Ketua dan anggota komisi VII DPR RI pun sempat dibuat terkejut oleh pernyataan Menteri ESDM saat itu pada tahun 2015, Sudirman Said, yang menjelaskan bahwa “Dalam kontrak yang ditanda tangani tahun 1991, ada empat item siapapun pemerintahnya dan menterinya akan mengalami kesulitan,” kata Sudirman Said di ruangan komisi VII DPR-RI Senayan Jakarta, Selasa (1/12).[4]
Kontrak tersebut berbunyi, pihak Freeport disamping mendapatkan perpanjangan selama 30 tahun, juga bisa memperpanjang dua kali sepuluh tahun. Kemudian Freeport dapat mengajukan perpanjangan sejak ditandatangani kontrak ini. Apabila tidak ada alasan mendasar, maka pemerintah tidak boleh menunda persetujuan perpanjangan tersebut.

Kemudian pada item kedua tercantum pada klausul pasal 32, kontrak ini mentaati peraturan perundang-undangan sampai dengan terbit penandatanganan kontrak ini. “Artinya bisa mengabaikan kontrak dan UU yang terbit sesudah kontrak itu,” kata Sudirman Said.
Selanjutnya, pada item ketiga ada kata-kata sepanjang kontrak ini berlaku, pemerintah Indonesia tidak bisa menasionalisasikan tambang ini.

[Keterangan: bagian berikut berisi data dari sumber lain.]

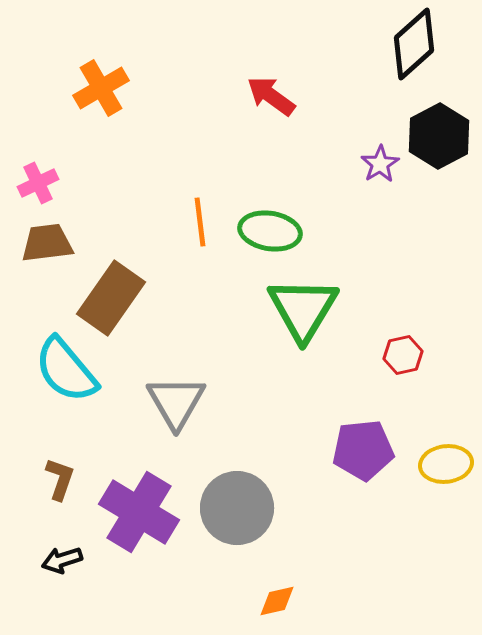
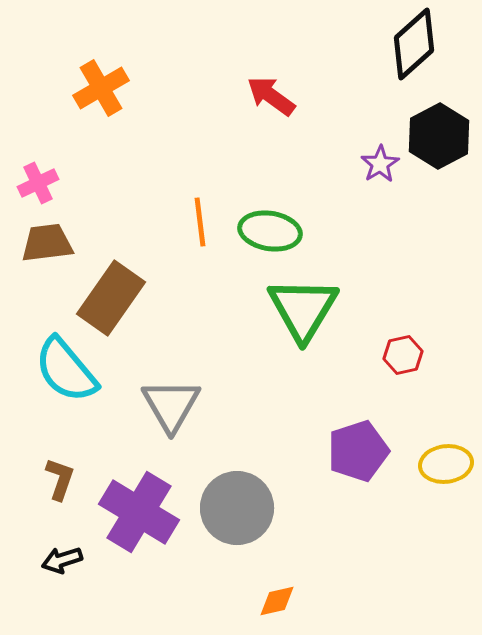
gray triangle: moved 5 px left, 3 px down
purple pentagon: moved 5 px left, 1 px down; rotated 12 degrees counterclockwise
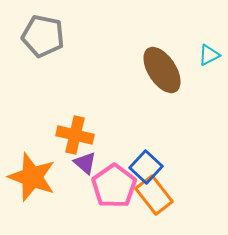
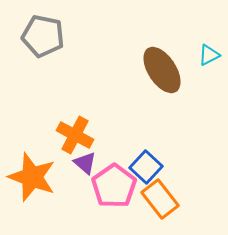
orange cross: rotated 15 degrees clockwise
orange rectangle: moved 6 px right, 4 px down
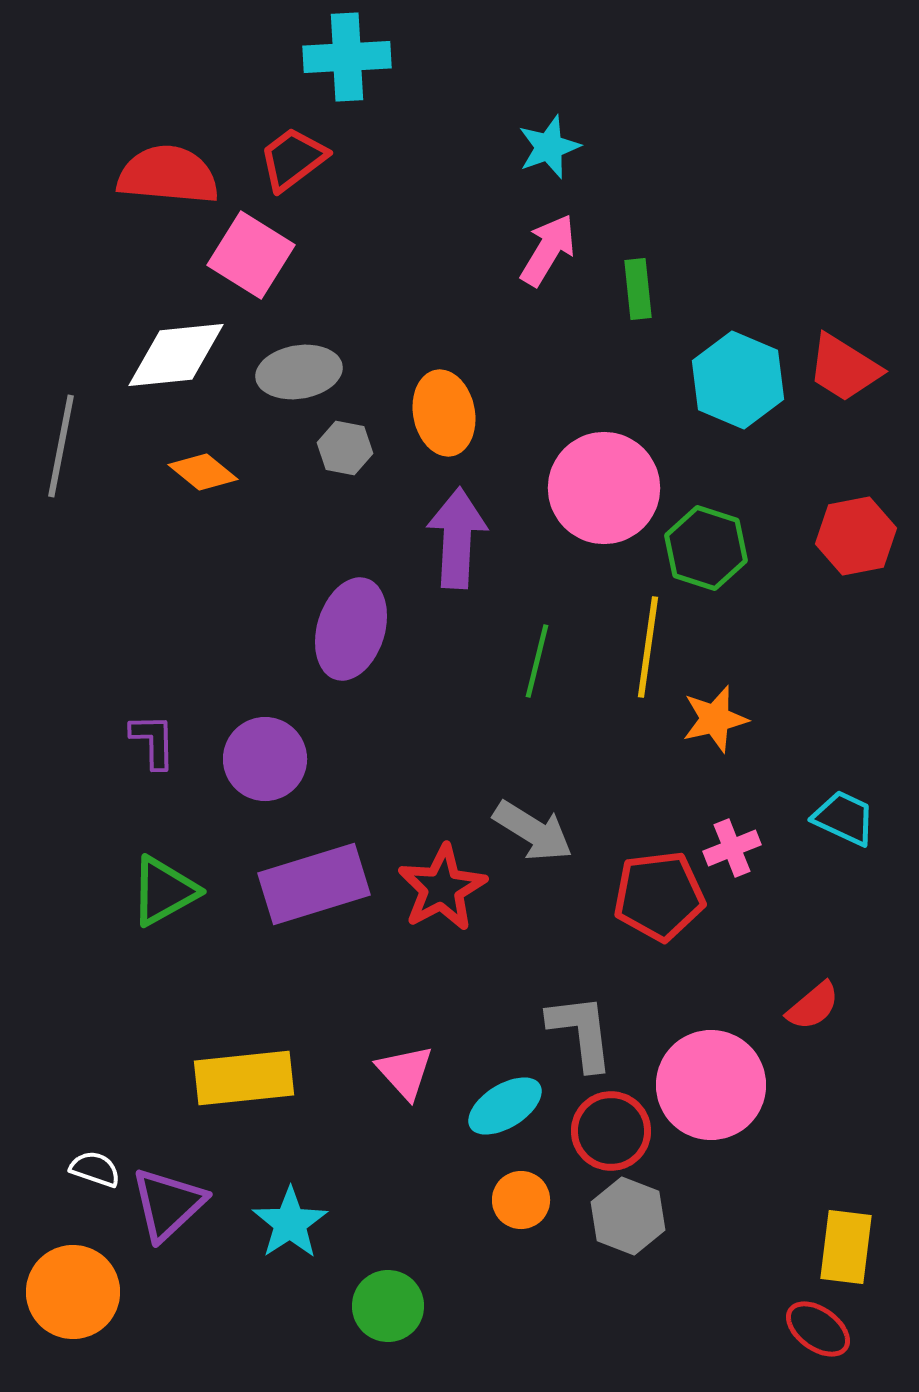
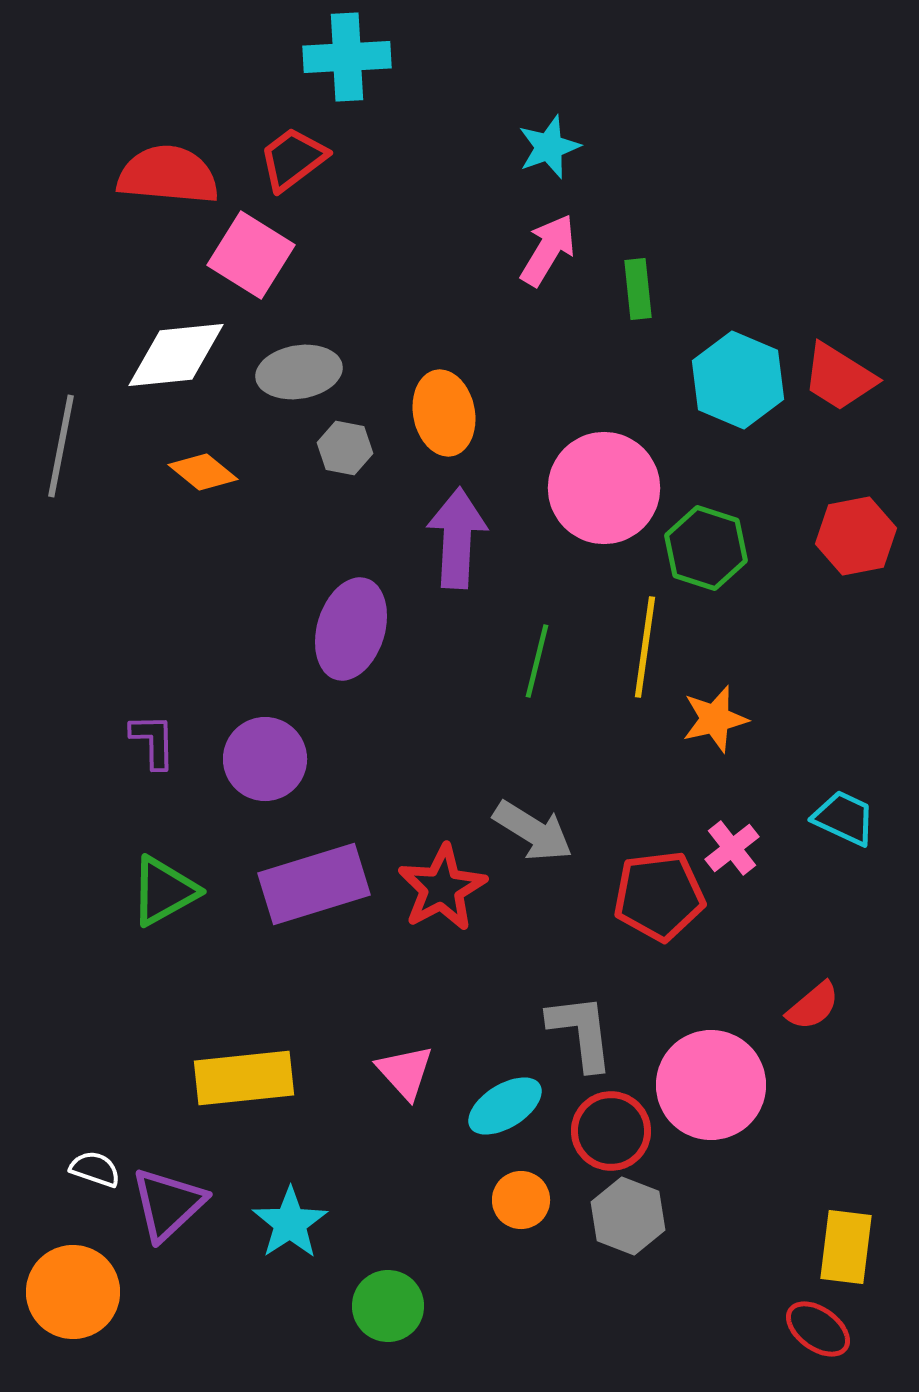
red trapezoid at (844, 368): moved 5 px left, 9 px down
yellow line at (648, 647): moved 3 px left
pink cross at (732, 848): rotated 16 degrees counterclockwise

Kemudian pada item terakhir menyebutkan, bahwa setelah habis masa kontrak kapanpun, apabila ada pengalihan saham, harus dilakukan melalui harga pasar.

Mereka semua kaget dan heran mengetahui hal tersebut, yang menjadi pertanyaan  penulis, lalu sejak 1991 sampai 2015 saat itu, kemana dan apa saja yang dikerjakan oleh wakil rakyat tersebut, sampai-sampai tidak tahu-menahu mengenai kontrak karya kedua yang sudah terlanjur ditandatangani tersebut ???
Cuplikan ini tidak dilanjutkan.